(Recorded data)
• • • •

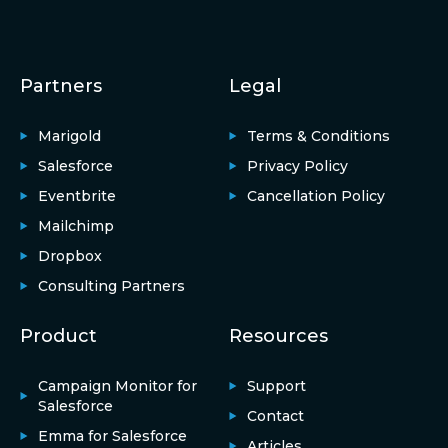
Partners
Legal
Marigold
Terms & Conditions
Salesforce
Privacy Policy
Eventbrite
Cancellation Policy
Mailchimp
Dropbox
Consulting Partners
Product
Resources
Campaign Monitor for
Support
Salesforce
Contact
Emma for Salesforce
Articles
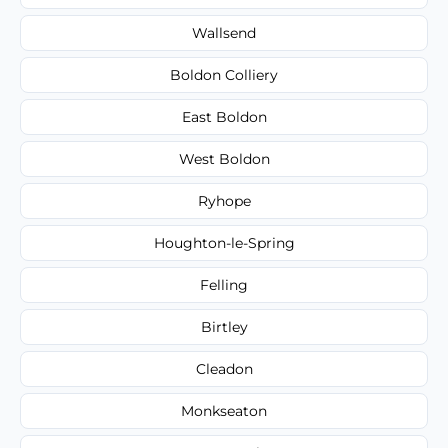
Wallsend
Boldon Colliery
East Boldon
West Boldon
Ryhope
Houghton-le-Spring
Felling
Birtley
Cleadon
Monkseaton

• • • •

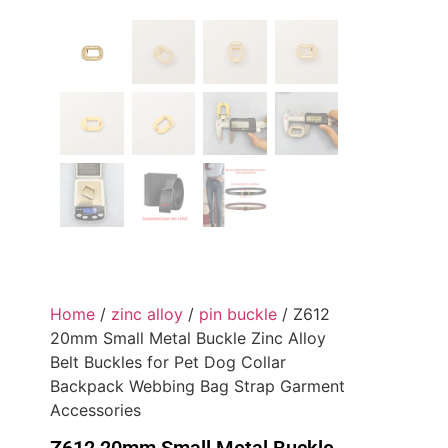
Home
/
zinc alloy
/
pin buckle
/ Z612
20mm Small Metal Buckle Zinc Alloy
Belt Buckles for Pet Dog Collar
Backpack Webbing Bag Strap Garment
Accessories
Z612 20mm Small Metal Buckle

• • • •

_WHAT TO PRODUCE_
Count how many lines in the entries above hold the word "Metal". Give that number by itself.

_OUTPUT BELOW_
2